Other than that, the Astros were wholly unspectacular. Williams pitched well enough to finally log his first win as an Astro, but his offense was helpless against left-hander Paul Maholm. The left-hander registered his first win of the season and his first career complete game and shutout.
Maholm yielded three hits -- two to Biggio and one borderline infield single to Humberto Quintero.
Garner, typically, didn't want to hand over too much credit to the opposition.
"I think it was more us," Garner said. "Obviously, [Maholm] pitched well and don't take anything away from a complete-game shutout, but we didn't do a very good job tonight."
A week ago, the Astros were congratulating themselves for climbing to the .500 mark after beginning the season so poorly.
After Tuesday's loss, the Astros again fell under .500, dropping their fourth straight game to drop 9-10 on the season. They're also 0-4 against a Pirates club that hasn't sniffed a winning season in a decade-and-a-half.
"We couldn't mount anything," Garner said. "I don't know if 'mad' is the right word. We're just better than that. These guys are 4-0 against us. What have we scored, two runs [at] most in a game? Their pitching's not that good. They've pitched pretty good. It's just not that good."
But it was good enough to beat the Astros' hitting, a shabby effort overshadowed only by a subpar defensive showing. In the first frame, Jack Wilson knocked a double to right, but that ball may have been caught had Jason Lane taken his first step back instead of forward.
With Wilson on second, Jason Bay hit a deep fly ball to straightaway center, one that was considered by Garner as catchable until it bounced off Chris Burke's glove. The run-scoring play was ruled a double. Garner begs to differ.
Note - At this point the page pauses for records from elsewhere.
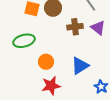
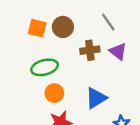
green ellipse: (24, 41) -> (45, 67), moved

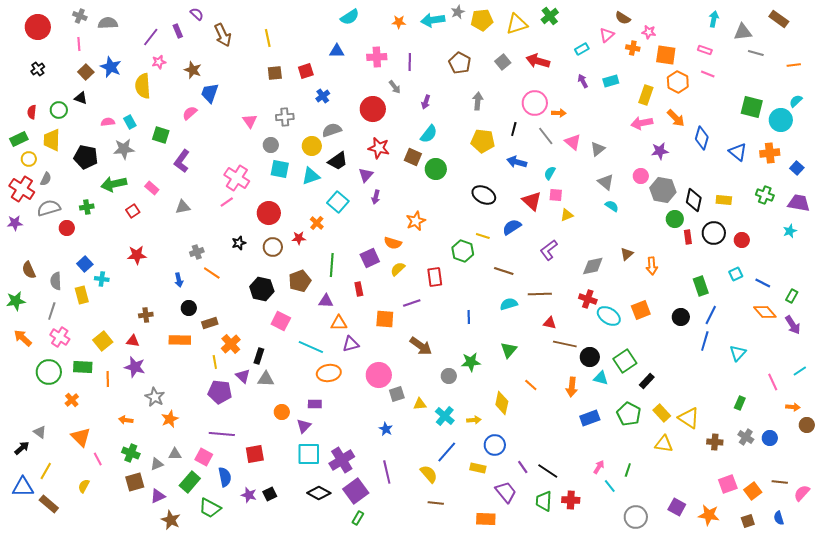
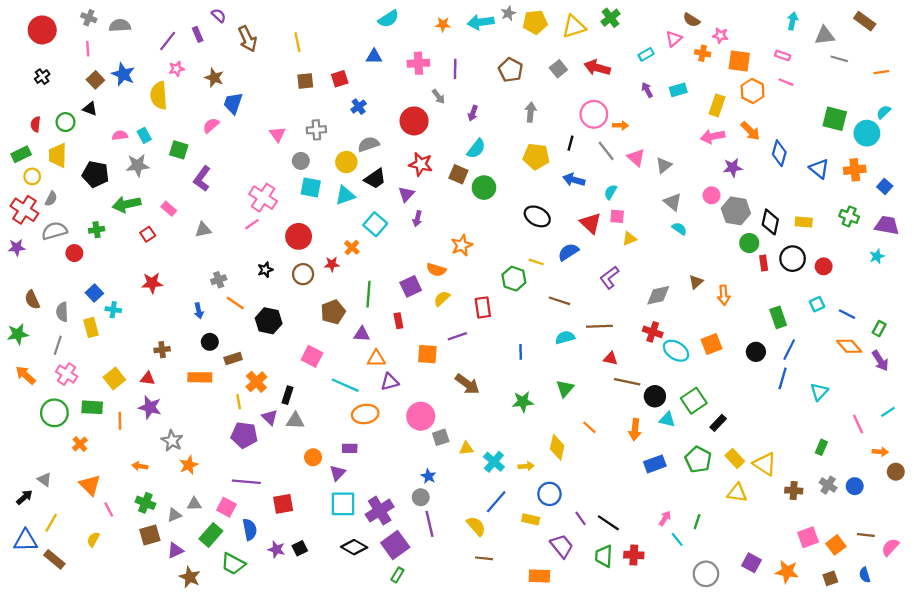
black hexagon: (262, 289) -> (269, 321), moved
gray circle: (449, 376) -> (421, 497), moved

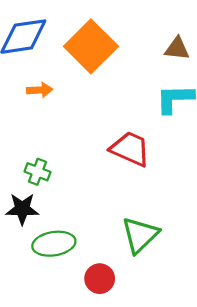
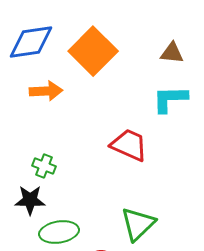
orange arrow: (40, 90) -> (46, 91), size x1.4

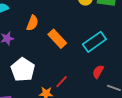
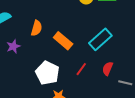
white pentagon: (23, 70) -> (47, 73), moved
red line: (62, 82) -> (81, 69), moved

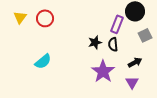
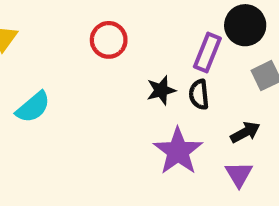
red circle: (45, 18) -> (109, 40), moved
cyan semicircle: (43, 61) -> (33, 107), moved

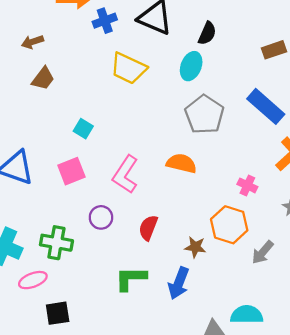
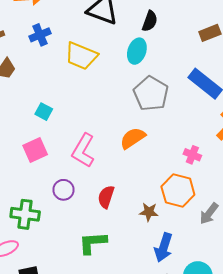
blue cross: (105, 21) -> (40, 35), moved
orange semicircle: (181, 163) -> (133, 138), turned -44
blue arrow: (179, 283) -> (164, 247), moved

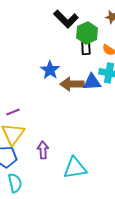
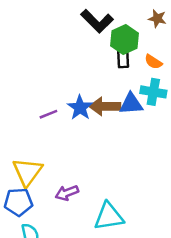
blue star: (50, 70) -> (80, 108), moved
purple line: (13, 112) -> (48, 114), moved
purple arrow: (43, 150) -> (67, 193), turned -108

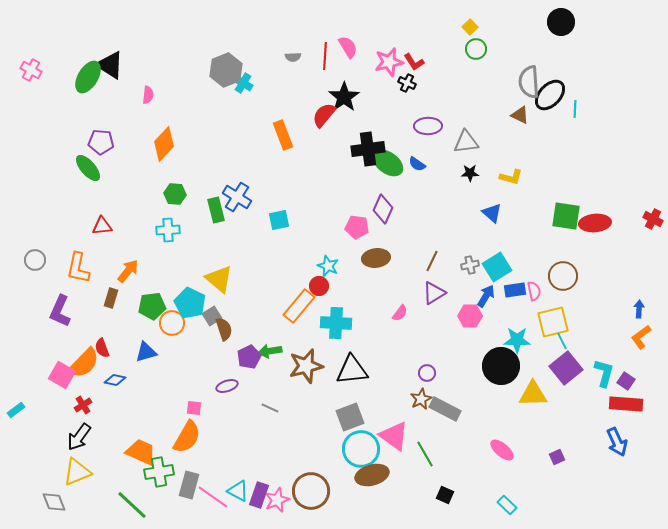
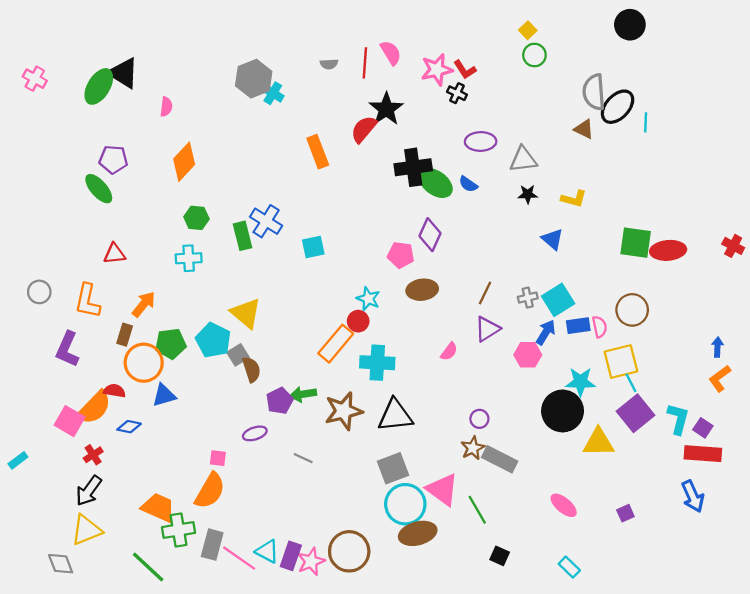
orange circle: (172, 323) -> (144, 363), moved, size x1.4
red semicircle: (102, 348) -> (114, 391), turned 120

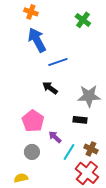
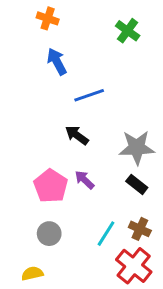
blue arrow: (37, 40) -> (57, 61), size x0.7
black rectangle: (80, 120) -> (137, 184), moved, turned 32
purple arrow: (55, 137) -> (85, 180), moved

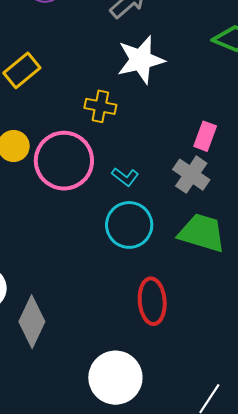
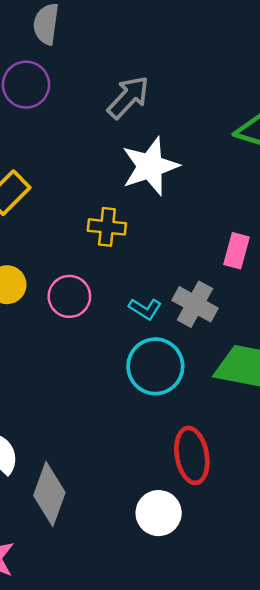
pink circle: (64, 161) -> (69, 296), size x0.6
gray cross: (191, 175) -> (195, 304), moved
white circle: (115, 378) -> (159, 513), moved, size x0.7

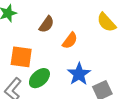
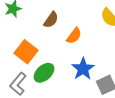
orange square: (21, 57) -> (26, 52), turned 30

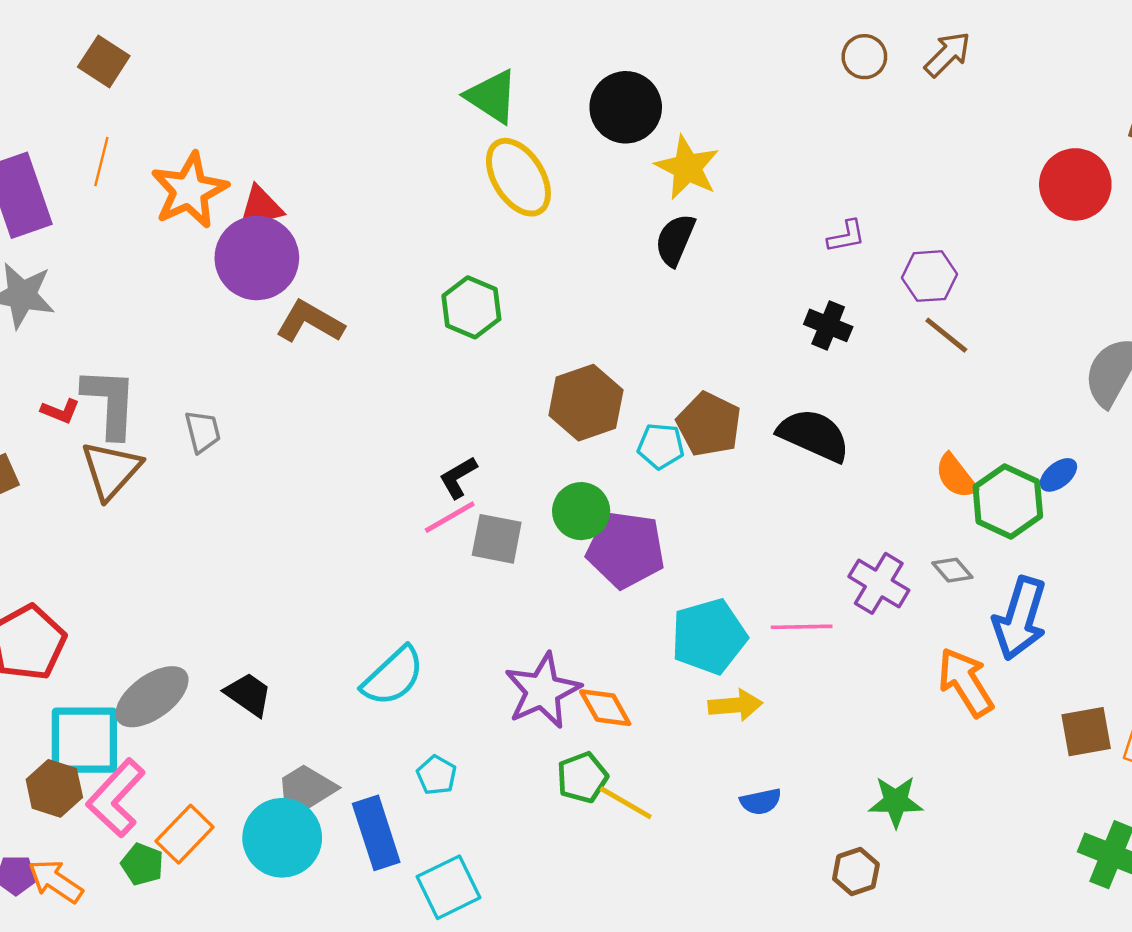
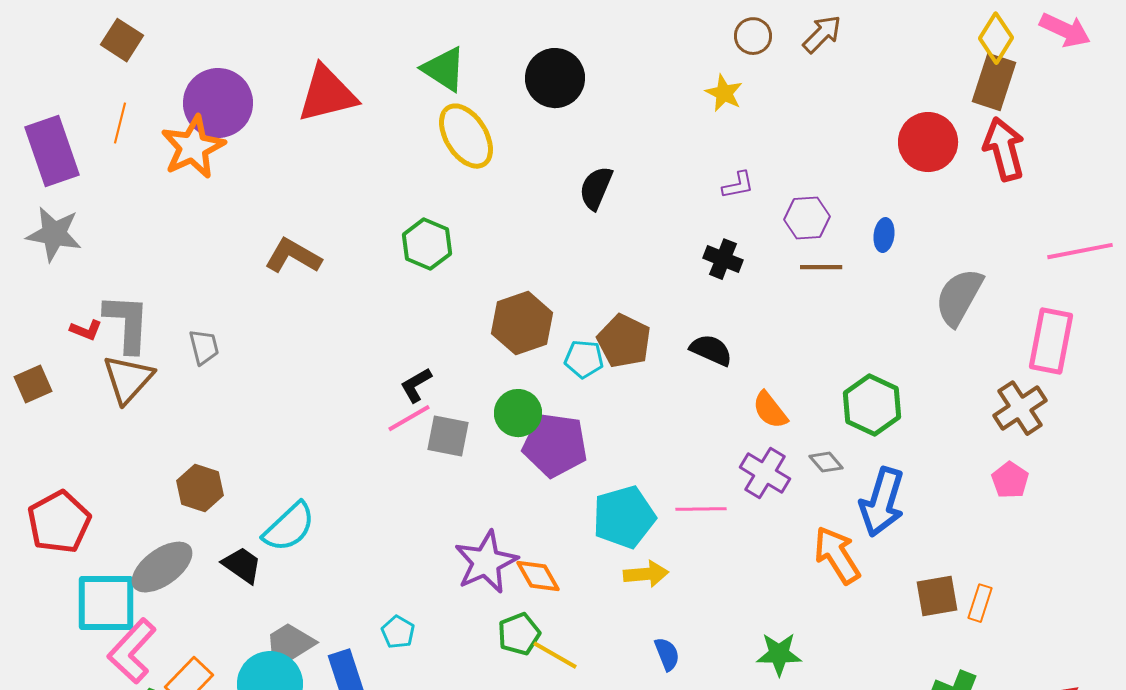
yellow star: (687, 168) -> (724, 93), moved, size x0.7
red triangle: (260, 207) -> (327, 94), moved, size x1.6
purple circle: (257, 258) -> (218, 103), moved
brown line: (946, 335) -> (821, 267), turned -39
black semicircle: (814, 435) -> (711, 350), size x0.7
blue ellipse: (1058, 475) -> (884, 235), moved, turned -44
orange semicircle: (956, 476) -> (770, 410), moved
cyan semicircle: (393, 676) -> (289, 527), moved
brown hexagon: (54, 788) -> (200, 488), moved
blue semicircle: (761, 802) -> (667, 654), turned -100

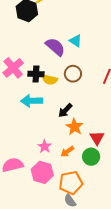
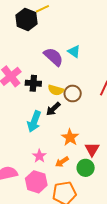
brown circle: (73, 74) -> (73, 93), moved
yellow semicircle: (50, 80) -> (56, 90), moved
cyan arrow: (32, 101) -> (34, 121), moved, turned -70
black arrow: (65, 110) -> (53, 109), moved

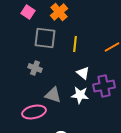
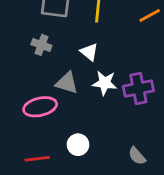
white triangle: (83, 73) -> (89, 52), moved
purple cross: (104, 86) -> (138, 89), moved

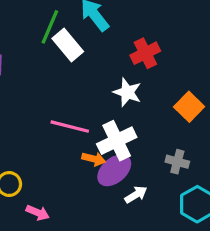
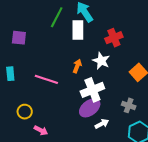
white rectangle: (68, 45) -> (78, 30), moved, turned 36
pink line: (70, 127) -> (46, 79), moved
orange arrow: (94, 159) -> (77, 66), moved, turned -88

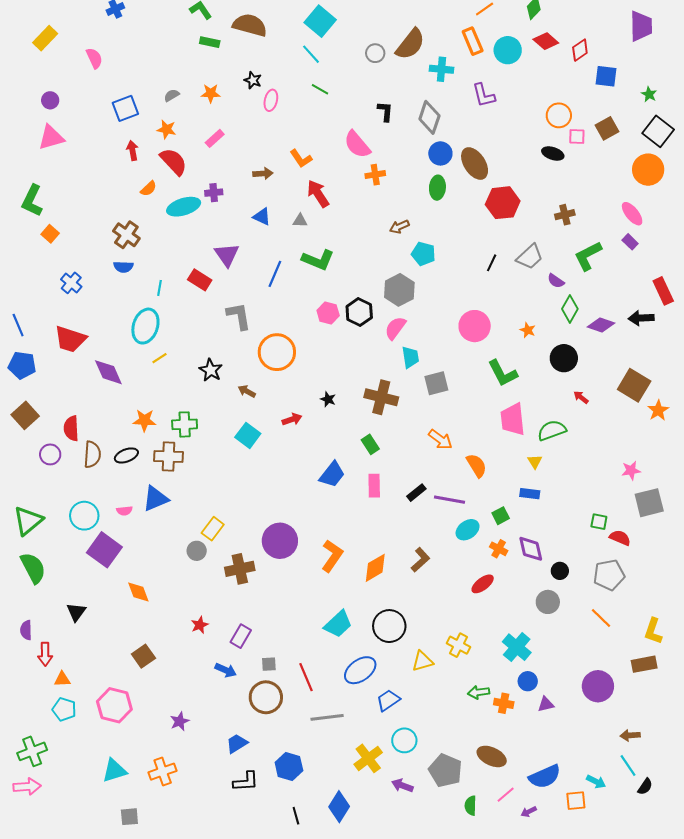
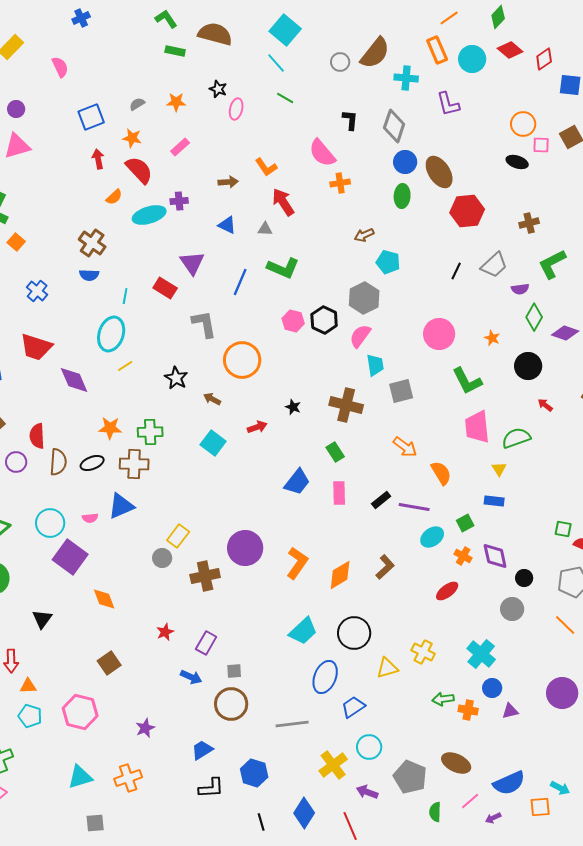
purple semicircle: (556, 281) -> (520, 289), turned -42
blue ellipse: (360, 670) -> (325, 677), turned -32
red line: (306, 677) -> (350, 826), moved

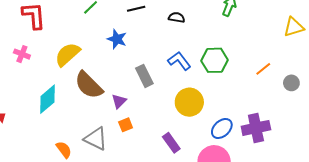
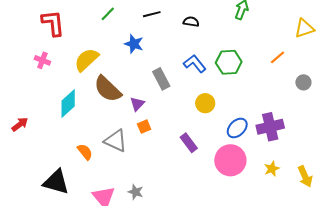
orange line: (263, 69) -> (278, 57), moved
yellow circle: (189, 102) -> (205, 103), size x0.7

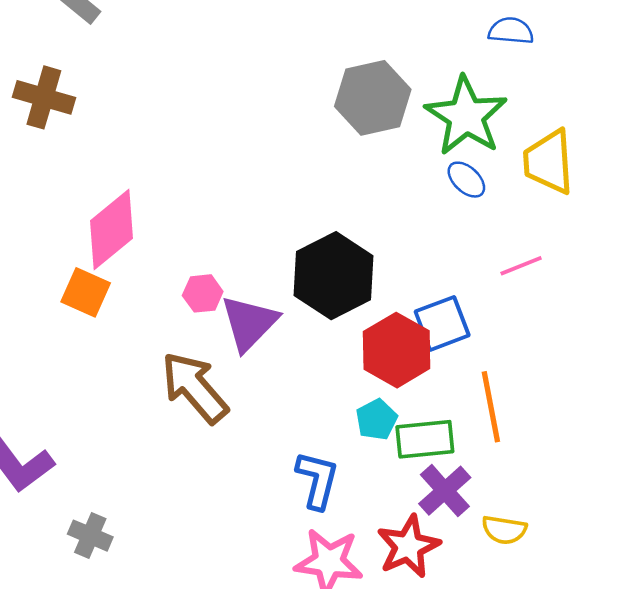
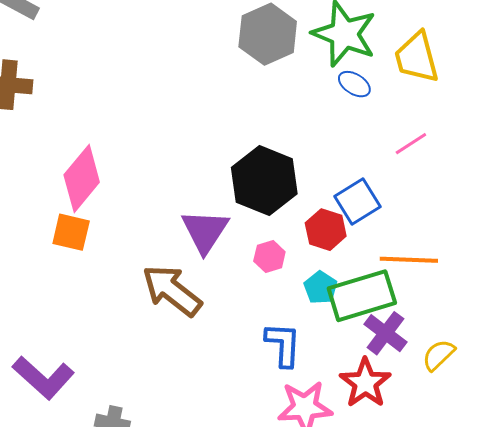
pink hexagon: (203, 293) -> (269, 257), moved
red hexagon: (397, 350) -> (326, 230), size x0.7
orange line: (491, 407) -> (409, 260), turned -66
green rectangle: (425, 439) -> (362, 296), size x1.4
yellow semicircle: (504, 530) -> (439, 355), turned 138

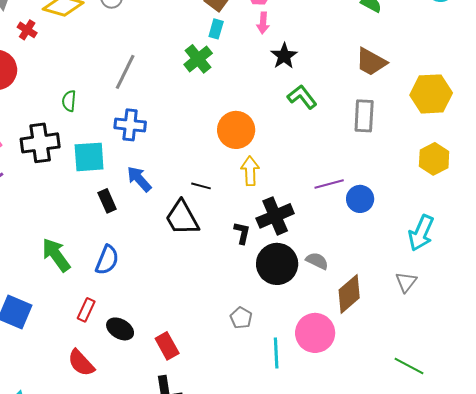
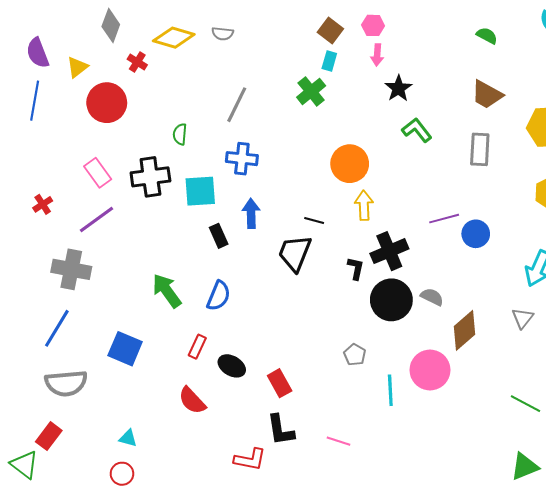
blue arrow: (139, 179) -> (251, 213), turned 40
black trapezoid: (182, 218) -> (295, 253), turned 51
"Burke should have caught that ball in center field," Garner said. "No way that should have been ruled a hit. It's a play that needs to be caught. It's a play he can make. We gave them a run right there."
Williams yielded a solo homer to Ronny Paulino in the second and an RBI single to Bay in the third, but Williams did not allow a baserunner in three of his final four frames.
"Believe it or not, I felt like I was in a rhythm the whole game," Williams said. "The first run was kind of fluke deal. The home run was a chest-high pitch and he did a good job getting on top of it.
"Jack Wilson led off the inning with a double that was a pretty good pitch, one I wanted to throw. Not a whole lot you can do in those situations. I felt like with a little change of luck it could have been 0-0 after seven."
Said Garner: "I thought Woody did a nice job tonight. He mixed his pitches well and did a nice job. He should have given up only two runs. We gave them a run and we should make those plays, too. Nice rhythm, worked fast. It's the old adage -- work fast, throw strikes, change speeds."
The Astros did their best to make sure this was a quick one. They didn't have a runner in scoring position throughout the entire one-hour, 57-minute affair.
Biggio's first hit was negated when he was erased on a double play, and his second hit in the fourth went for naught when he was stranded in between first and second on a botched hit-and-run play after Burke swung and missed.
"Nine times out of 10, when you don't put it in play, that guy's out," Biggio said. "That's the way it goes. We tried to make something happen, it just didn't work out."
The Astros were hoping to gain some ground during their extended four-city, nine-game road trip, but after Tuesday's loss, they're 3-4 with two games left before heading home. They'd prefer not to leave the Steel City in an 0-6 hole versus the Bucs to start the season.
"You've got to forget about it," Biggio said. "Obviously, the three games at home [versus Pittsburgh] we didn't play very well, at all. Today, we just didn't hit. We didn't make any plays when we needed to. We just need to play a little bit better the last two games we've got here."